--- Records to use ---
━━━━━━━━━━

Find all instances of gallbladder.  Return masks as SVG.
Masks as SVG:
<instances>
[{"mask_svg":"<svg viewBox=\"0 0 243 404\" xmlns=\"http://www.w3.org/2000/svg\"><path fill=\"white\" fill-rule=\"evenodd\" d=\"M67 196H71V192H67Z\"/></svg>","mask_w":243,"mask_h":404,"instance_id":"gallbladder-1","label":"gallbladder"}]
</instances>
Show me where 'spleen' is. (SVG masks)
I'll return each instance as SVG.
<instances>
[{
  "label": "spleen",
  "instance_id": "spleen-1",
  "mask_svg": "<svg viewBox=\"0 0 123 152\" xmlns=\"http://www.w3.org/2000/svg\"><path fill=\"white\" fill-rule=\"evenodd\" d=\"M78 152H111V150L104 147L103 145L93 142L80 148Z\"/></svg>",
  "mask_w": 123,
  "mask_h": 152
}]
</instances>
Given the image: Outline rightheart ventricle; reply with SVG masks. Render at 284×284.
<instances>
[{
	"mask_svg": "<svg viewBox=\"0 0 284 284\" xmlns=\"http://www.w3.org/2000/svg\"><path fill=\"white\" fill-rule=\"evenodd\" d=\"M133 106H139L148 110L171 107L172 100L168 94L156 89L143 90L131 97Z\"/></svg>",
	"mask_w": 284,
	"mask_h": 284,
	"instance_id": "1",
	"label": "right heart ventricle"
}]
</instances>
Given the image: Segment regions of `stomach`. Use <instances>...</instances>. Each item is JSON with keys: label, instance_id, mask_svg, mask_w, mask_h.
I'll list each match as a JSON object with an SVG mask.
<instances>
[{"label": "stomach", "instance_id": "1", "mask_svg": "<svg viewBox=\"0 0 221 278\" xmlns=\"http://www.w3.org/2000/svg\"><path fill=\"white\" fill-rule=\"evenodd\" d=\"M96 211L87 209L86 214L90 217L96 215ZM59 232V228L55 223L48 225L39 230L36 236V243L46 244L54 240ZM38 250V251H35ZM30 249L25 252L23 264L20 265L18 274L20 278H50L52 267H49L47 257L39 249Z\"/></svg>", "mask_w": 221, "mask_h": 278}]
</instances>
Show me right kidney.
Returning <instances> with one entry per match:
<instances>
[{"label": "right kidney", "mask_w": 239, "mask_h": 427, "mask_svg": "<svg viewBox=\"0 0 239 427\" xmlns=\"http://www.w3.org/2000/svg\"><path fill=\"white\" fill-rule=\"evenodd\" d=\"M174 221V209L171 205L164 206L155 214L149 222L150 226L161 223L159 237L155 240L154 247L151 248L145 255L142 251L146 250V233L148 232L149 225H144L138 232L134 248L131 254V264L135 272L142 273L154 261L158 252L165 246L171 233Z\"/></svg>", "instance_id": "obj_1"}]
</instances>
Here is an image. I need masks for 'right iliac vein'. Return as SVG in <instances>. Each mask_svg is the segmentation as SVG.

━━━━━━━━━━

--- Instructions for the task ---
Once you have read the listing above, set it down again without alteration.

--- Reply to the exercise ---
Find all instances of gallbladder.  Return masks as SVG.
Masks as SVG:
<instances>
[{"mask_svg":"<svg viewBox=\"0 0 243 404\" xmlns=\"http://www.w3.org/2000/svg\"><path fill=\"white\" fill-rule=\"evenodd\" d=\"M67 196H71V192H67Z\"/></svg>","mask_w":243,"mask_h":404,"instance_id":"gallbladder-1","label":"gallbladder"}]
</instances>
Show me where 'spleen' is. (SVG masks)
I'll return each instance as SVG.
<instances>
[{
  "label": "spleen",
  "instance_id": "spleen-1",
  "mask_svg": "<svg viewBox=\"0 0 123 152\" xmlns=\"http://www.w3.org/2000/svg\"><path fill=\"white\" fill-rule=\"evenodd\" d=\"M78 152H111V150L104 147L103 145L93 142L80 148Z\"/></svg>",
  "mask_w": 123,
  "mask_h": 152
}]
</instances>
Given the image: Outline rightheart ventricle; reply with SVG masks. Render at 284×284.
<instances>
[{
	"mask_svg": "<svg viewBox=\"0 0 284 284\" xmlns=\"http://www.w3.org/2000/svg\"><path fill=\"white\" fill-rule=\"evenodd\" d=\"M133 106H139L148 110L171 107L172 100L168 94L156 89L143 90L131 97Z\"/></svg>",
	"mask_w": 284,
	"mask_h": 284,
	"instance_id": "1",
	"label": "right heart ventricle"
}]
</instances>
Given the image: Segment regions of `stomach`. Use <instances>...</instances>. Each item is JSON with keys: label, instance_id, mask_svg, mask_w, mask_h.
I'll list each match as a JSON object with an SVG mask.
<instances>
[{"label": "stomach", "instance_id": "1", "mask_svg": "<svg viewBox=\"0 0 221 278\" xmlns=\"http://www.w3.org/2000/svg\"><path fill=\"white\" fill-rule=\"evenodd\" d=\"M96 211L87 209L86 214L90 217L96 215ZM59 232V228L55 223L48 225L39 230L36 236V243L46 244L54 240ZM38 250V251H35ZM30 249L25 252L23 264L20 265L18 274L20 278H50L52 267H49L47 257L39 249Z\"/></svg>", "mask_w": 221, "mask_h": 278}]
</instances>
Show me right kidney.
Returning <instances> with one entry per match:
<instances>
[{"label": "right kidney", "mask_w": 239, "mask_h": 427, "mask_svg": "<svg viewBox=\"0 0 239 427\" xmlns=\"http://www.w3.org/2000/svg\"><path fill=\"white\" fill-rule=\"evenodd\" d=\"M174 221V209L171 205L164 206L155 214L149 222L150 226L161 223L159 237L155 240L154 247L151 248L145 255L142 251L146 250V233L148 232L149 225H144L138 232L134 248L131 254V264L135 272L142 273L154 261L158 252L165 246L171 233Z\"/></svg>", "instance_id": "obj_1"}]
</instances>
Here is an image. I need masks for 'right iliac vein'. Return as SVG in <instances>. Each mask_svg is the segmentation as SVG.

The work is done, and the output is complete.